### YOUR OBJECTIVE
Check every line of the entries below for the word "Nome". Then give the number of lines that have it, with nothing added.

### MATERIAL TO PROCESS
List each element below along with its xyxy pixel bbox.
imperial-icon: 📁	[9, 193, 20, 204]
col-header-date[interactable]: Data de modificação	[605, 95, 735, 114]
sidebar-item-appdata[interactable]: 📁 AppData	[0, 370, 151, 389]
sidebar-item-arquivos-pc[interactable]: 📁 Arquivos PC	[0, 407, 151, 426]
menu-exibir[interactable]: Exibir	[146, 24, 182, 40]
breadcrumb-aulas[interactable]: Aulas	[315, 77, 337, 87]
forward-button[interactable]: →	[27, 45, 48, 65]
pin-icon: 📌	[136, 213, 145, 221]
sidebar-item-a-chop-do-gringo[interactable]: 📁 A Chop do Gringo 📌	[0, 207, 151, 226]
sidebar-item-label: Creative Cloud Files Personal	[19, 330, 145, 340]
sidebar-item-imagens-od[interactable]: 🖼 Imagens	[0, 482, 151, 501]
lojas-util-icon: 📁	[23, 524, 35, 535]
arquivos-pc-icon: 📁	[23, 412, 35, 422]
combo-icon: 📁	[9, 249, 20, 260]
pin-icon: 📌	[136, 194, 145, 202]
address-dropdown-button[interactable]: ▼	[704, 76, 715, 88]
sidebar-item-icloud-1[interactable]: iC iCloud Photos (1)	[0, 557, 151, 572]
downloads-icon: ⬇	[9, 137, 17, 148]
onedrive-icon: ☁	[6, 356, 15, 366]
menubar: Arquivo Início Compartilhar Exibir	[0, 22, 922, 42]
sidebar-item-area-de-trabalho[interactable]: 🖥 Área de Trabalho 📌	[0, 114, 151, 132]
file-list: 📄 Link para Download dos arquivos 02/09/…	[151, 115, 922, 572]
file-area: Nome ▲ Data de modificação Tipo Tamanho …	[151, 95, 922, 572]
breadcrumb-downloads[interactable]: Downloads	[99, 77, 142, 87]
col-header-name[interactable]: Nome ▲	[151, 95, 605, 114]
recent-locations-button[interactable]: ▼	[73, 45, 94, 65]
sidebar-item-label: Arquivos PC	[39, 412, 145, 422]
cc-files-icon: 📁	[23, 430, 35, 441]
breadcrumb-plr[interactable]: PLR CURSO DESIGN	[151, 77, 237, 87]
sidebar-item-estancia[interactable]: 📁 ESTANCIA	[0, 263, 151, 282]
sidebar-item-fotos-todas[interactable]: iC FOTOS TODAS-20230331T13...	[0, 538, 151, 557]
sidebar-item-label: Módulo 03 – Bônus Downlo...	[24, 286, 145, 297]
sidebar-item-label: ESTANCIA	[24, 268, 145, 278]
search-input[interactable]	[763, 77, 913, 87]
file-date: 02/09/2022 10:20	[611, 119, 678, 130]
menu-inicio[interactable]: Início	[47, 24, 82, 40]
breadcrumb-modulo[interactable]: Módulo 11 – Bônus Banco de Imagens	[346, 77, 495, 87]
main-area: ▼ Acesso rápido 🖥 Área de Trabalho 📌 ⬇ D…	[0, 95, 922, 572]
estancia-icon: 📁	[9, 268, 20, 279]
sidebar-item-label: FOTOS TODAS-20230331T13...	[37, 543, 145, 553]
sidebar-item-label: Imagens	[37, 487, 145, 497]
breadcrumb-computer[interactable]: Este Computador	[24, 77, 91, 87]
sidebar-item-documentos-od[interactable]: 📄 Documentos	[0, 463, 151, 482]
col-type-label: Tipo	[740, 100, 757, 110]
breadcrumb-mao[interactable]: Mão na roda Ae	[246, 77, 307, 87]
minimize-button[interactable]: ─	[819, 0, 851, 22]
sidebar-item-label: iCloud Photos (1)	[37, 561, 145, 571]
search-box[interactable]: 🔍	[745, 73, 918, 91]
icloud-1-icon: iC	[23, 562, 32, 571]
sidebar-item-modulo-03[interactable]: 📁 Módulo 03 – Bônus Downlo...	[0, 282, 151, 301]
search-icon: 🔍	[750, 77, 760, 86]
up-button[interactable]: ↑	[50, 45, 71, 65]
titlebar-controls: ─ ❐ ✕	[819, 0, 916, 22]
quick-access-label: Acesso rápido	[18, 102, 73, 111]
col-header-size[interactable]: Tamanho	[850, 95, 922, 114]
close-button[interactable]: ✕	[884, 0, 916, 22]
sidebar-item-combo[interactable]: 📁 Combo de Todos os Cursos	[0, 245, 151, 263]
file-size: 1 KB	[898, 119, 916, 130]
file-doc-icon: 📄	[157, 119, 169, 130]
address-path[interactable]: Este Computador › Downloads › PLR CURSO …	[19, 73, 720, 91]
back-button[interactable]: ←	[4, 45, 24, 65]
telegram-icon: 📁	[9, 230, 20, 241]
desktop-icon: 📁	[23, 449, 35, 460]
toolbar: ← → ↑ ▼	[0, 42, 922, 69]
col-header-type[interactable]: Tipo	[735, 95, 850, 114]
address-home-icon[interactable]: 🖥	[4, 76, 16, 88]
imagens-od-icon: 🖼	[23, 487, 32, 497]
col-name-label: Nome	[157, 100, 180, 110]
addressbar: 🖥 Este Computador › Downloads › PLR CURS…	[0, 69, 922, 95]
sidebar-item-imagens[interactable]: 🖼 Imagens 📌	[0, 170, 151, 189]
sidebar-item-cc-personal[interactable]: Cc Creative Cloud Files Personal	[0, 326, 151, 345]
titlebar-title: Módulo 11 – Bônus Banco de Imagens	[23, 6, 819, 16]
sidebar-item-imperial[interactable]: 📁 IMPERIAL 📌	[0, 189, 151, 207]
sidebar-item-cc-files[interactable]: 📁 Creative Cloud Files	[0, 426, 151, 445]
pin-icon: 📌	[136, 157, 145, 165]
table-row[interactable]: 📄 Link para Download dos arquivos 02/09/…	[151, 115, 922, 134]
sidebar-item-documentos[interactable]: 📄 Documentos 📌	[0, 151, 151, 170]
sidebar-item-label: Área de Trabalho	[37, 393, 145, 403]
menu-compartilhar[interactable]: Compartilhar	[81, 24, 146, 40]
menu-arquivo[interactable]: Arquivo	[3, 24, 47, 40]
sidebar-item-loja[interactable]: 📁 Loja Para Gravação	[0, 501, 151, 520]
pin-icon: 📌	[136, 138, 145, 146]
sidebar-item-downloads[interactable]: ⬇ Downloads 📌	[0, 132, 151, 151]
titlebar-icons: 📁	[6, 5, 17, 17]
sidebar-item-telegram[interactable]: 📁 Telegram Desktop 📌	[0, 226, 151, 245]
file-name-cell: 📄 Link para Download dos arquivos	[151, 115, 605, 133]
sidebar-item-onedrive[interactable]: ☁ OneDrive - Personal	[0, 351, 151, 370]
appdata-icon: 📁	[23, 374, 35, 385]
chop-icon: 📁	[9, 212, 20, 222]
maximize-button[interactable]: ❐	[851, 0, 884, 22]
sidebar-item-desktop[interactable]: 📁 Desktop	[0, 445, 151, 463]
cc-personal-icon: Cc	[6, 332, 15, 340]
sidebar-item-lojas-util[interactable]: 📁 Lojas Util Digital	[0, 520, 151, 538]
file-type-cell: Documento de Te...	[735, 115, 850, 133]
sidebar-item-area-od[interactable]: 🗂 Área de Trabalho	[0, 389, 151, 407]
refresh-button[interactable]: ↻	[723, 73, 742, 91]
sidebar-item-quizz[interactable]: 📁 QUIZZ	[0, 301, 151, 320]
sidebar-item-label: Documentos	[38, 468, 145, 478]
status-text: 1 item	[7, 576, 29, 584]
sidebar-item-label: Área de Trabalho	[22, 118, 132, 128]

### EXERCISE RESULT
3